[Opening SOURCE RECORDS section]

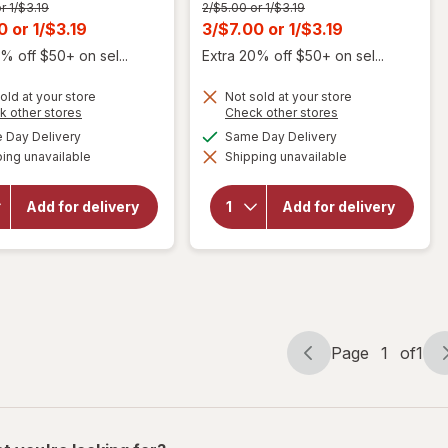
Previous
r 1/$3.19
2/$5.00 or 1/$3.19
price
t
Current
00
or
1/$3.19
3/$7.00
or
1/$3.19
was
sale
% off $50+ on sel...
Extra 20% off $50+ on sel...
price
old at your store
Not sold at your store
is
Opens
Opens
k other stores
Check other stores
a
a
will
available
available
Day Delivery
Same Day Delivery
simulated
simulated
open
will
ing unavailable
dialog
Shipping unavailable
dialog
overlay
open
for
overlay
Alani
for
Add for delivery
Add for delivery
Nu
Alani
Energy
Nu
Drink
Energy
Cherry
Drink
Slush
Page
1
of
1
Page
Page
navigation
1
of
1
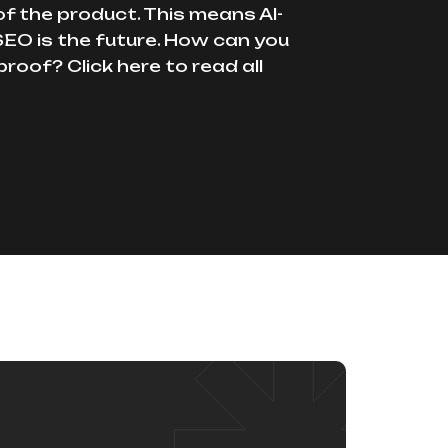
of the product. This means AI-
EO is the future. How can you
proof? Click here to read all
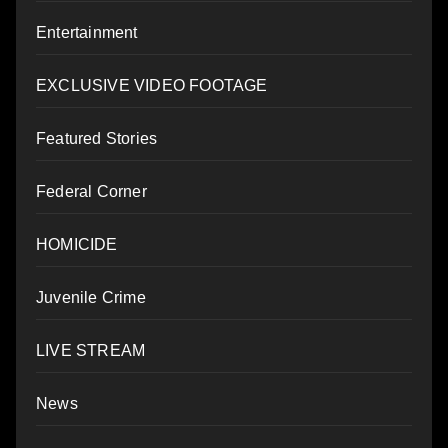
Entertainment
EXCLUSIVE VIDEO FOOTAGE
Featured Stories
Federal Corner
HOMICIDE
Juvenile Crime
LIVE STREAM
News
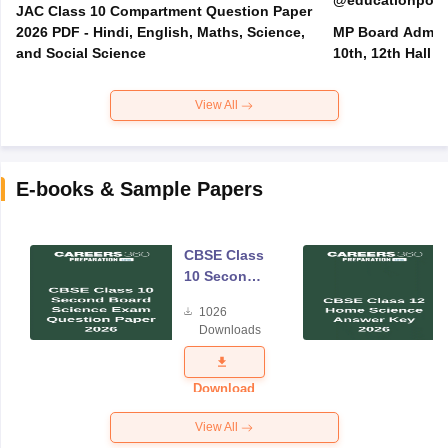
@educationporta
JAC Class 10 Compartment Question Paper
2026 PDF - Hindi, English, Maths, Science,
MP Board Admit 
and Social Science
10th, 12th Hall T
View All
E-books & Sample Papers
CBSE Class
10 Second
Board
1026
Science
Downloads
Exam
Question
Paper 2026
Download
View All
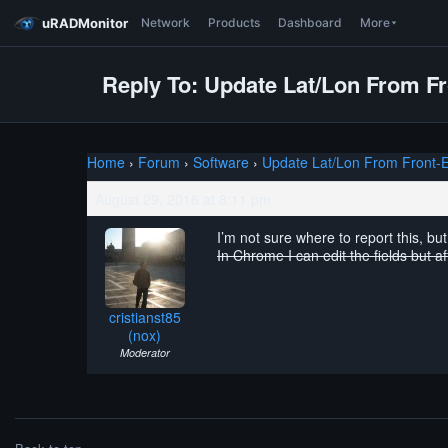
uRADMonitor
Network
Products
Dashboard
More
Reply To: Update Lat/Lon From F
Home
›
Forum
›
Software
›
Update Lat/Lon From Front-
August 29, 2016 at 8:11 pm
I’m not sure where to report this, bu
In Chrome I can edit the fields but a
cristianst85
(nox)
Moderator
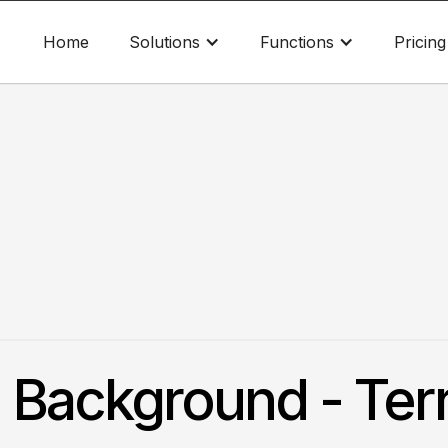
Home
Solutions
Functions
Pricing
. Background - Ter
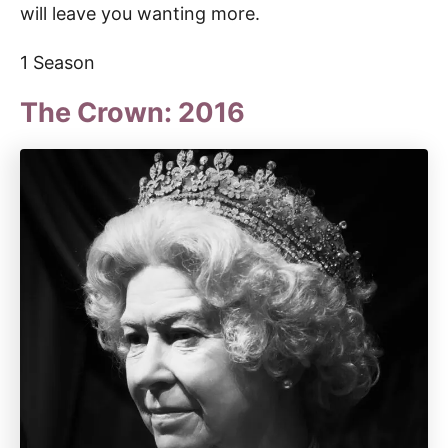
will leave you wanting more.
1 Season
The Crown: 2016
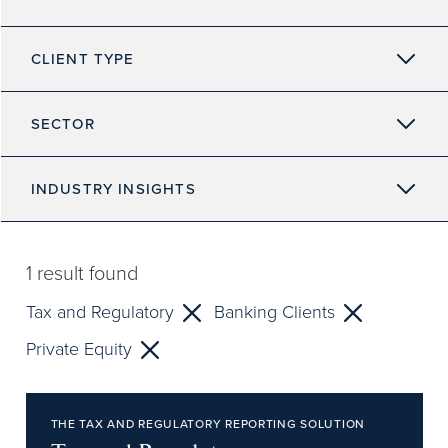
CLIENT TYPE
SECTOR
INDUSTRY INSIGHTS
1
result found
Tax and Regulatory
Banking Clients
Private Equity
THE TAX AND REGULATORY REPORTING SOLUTION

[Closing SOURCE RECORDS section]

*ACTIVITY*.
Each line of the listing that holds the string "From" counts once; state how many there are, with nothing added.

*ANSWER TO THIS PROBLEM*.
2